Birth asphyxia following delayed recognition and response to abnormal labour progress and fetal distress in a 31-year-old multiparous Malawian woman

Yvette N Löwensteyn 1, Natasha Housseine 1,2, Thokozani Masina 3, Joyce L Browne 4, Marcus J Rijken 1,4
PMCID: PMC6738677  PMID: 31511259

Abstract

Reducing neonatal mortality is one of the targets of Sustainable Development Goal 3 on good health and well-being. The highest rates of neonatal death occur in sub-Saharan Africa. Birth asphyxia is one of the major preventable causes. Early detection and timely management of abnormal labour progress and fetal compromise are critical to reduce the global burden of birth asphyxia.

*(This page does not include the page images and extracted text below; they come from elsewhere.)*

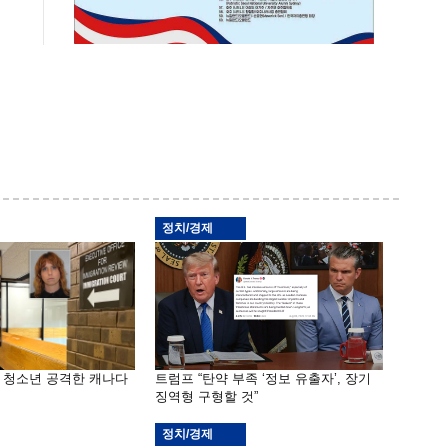
정치/경제
은 청소년 공격한 캐나다
트럼프 “탄약 부족 ‘정보 유출자’, 장기
징역형 구형할 것”
정치/경제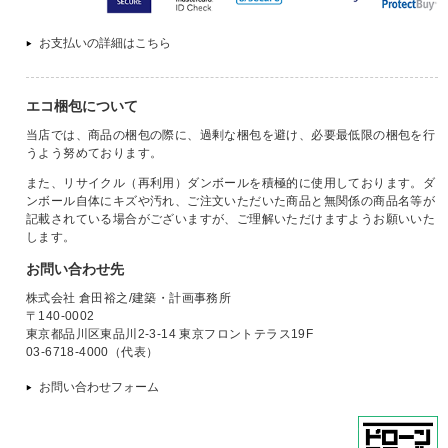
お支払いの詳細はこちら
エコ梱包について
当店では、商品の梱包の際に、過剰な梱包を避け、必要最低限の梱包を行
うよう努めております。
また、リサイクル（再利用）ダンボールを積極的に使用しております。ダ
ンボール自体にキズや汚れ、ご注文いただいた商品と無関係の商品名等が
記載されている場合がございますが、ご理解いただけますようお願いいた
します。
お問い合わせ先
株式会社 倉田裕之/建築・計画事務所
〒140-0002
東京都品川区東品川2-3-14 東京フロントテラス19F
03-6718-4000（代表）
お問い合わせフォーム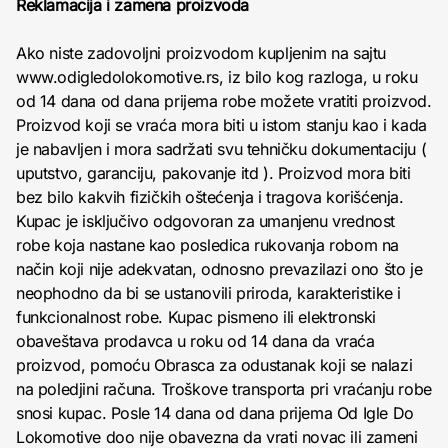
Reklamacija i zamena proizvoda
Ako niste zadovoljni proizvodom kupljenim na sajtu
www.odigledolokomotive.rs, iz bilo kog razloga, u roku
od 14 dana od dana prijema robe možete vratiti proizvod.
Proizvod koji se vraća mora biti u istom stanju kao i kada
je nabavljen i mora sadržati svu tehničku dokumentaciju (
uputstvo, garanciju, pakovanje itd ). Proizvod mora biti
bez bilo kakvih fizičkih oštećenja i tragova korišćenja.
Kupac je isključivo odgovoran za umanjenu vrednost
robe koja nastane kao posledica rukovanja robom na
način koji nije adekvatan, odnosno prevazilazi ono što je
neophodno da bi se ustanovili priroda, karakteristike i
funkcionalnost robe. Kupac pismeno ili elektronski
obaveštava prodavca u roku od 14 dana da vraća
proizvod, pomoću Obrasca za odustanak koji se nalazi
na poledjini računa. Troškove transporta pri vraćanju robe
snosi kupac. Posle 14 dana od dana prijema Od Igle Do
Lokomotive doo nije obavezna da vrati novac ili zameni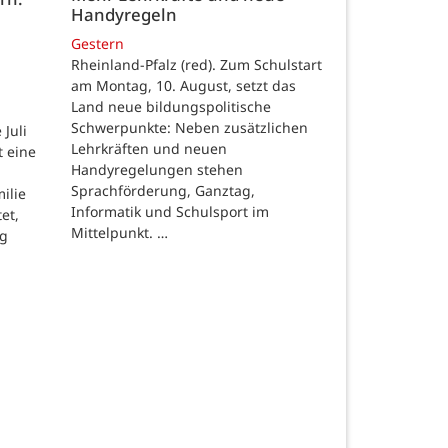
Handyregeln
Gestern
Rheinland-Pfalz (red). Zum Schulstart
am Montag, 10. August, setzt das
Land neue bildungspolitische
Schwerpunkte: Neben zusätzlichen
Juli
Lehrkräften und neuen
t eine
Handyregelungen stehen
Sprachförderung, Ganztag,
ilie
Informatik und Schulsport im
et,
Mittelpunkt. …
ng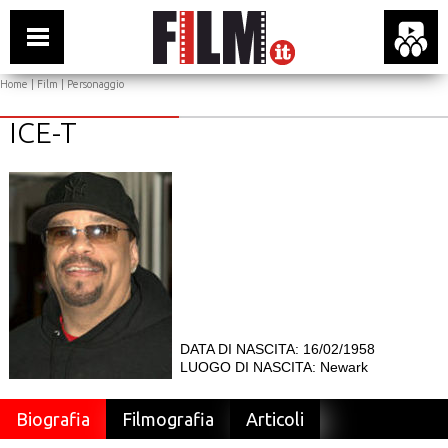
Home
|
Film
| Personaggio
ICE-T
DATA DI NASCITA: 16/02/1958
LUOGO DI NASCITA: Newark
Biografia
Filmografia
Articoli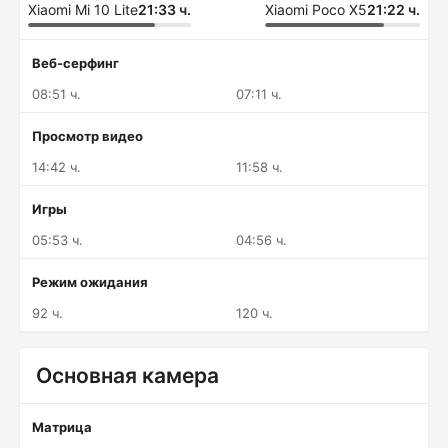
Xiaomi Mi 10 Lite
21:33 ч.
Xiaomi Poco X5
21:22 ч.
Веб-серфинг
08:51 ч.
07:11 ч.
Просмотр видео
14:42 ч.
11:58 ч.
Игры
05:53 ч.
04:56 ч.
Режим ожидания
92 ч.
120 ч.
Основная камера
Матрица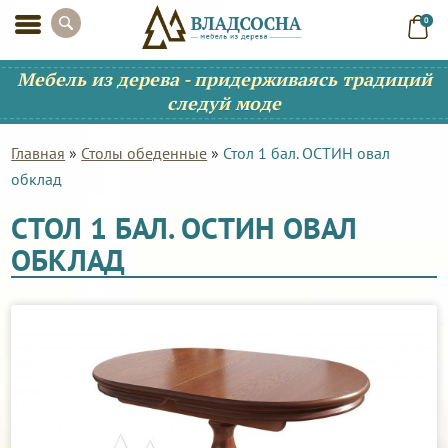
0
Мебель из дерева - придерживаясь традиций
следуй моде
Главная
»
Столы обеденные
»
Стол 1 бал. ОСТИН овал
обклад
СТОЛ 1 БАЛ. ОСТИН ОВАЛ
ОБКЛАД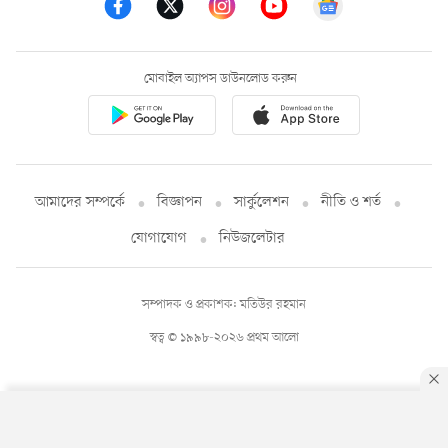
মোবাইল অ্যাপস ডাউনলোড করুন
আমাদের সম্পর্কে
বিজ্ঞাপন
সার্কুলেশন
নীতি ও শর্ত
যোগাযোগ
নিউজলেটার
সম্পাদক ও প্রকাশক: মতিউর রহমান
স্বত্ব © ১৯৯৮-২০২৬ প্রথম আলো
By using this site, you agree to our
Privacy Policy
.
OK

Labour progress, maternal and fetal well-being are assessed using the WHO partograph and intermittent fetal heart rate monitoring. However, in low-resource settings adherence to labour guidelines and timely response to arising labour complications is generally poor. Reasons for this are multifactorial and include lack of resources and skilled health care staff. This case study in a Malawian hospital illustrates how delayed recognition of abnormal labour and prolonged decision-to-delivery interval contributed to birth asphyxia, as an example of many delivery rooms in low-income country settings.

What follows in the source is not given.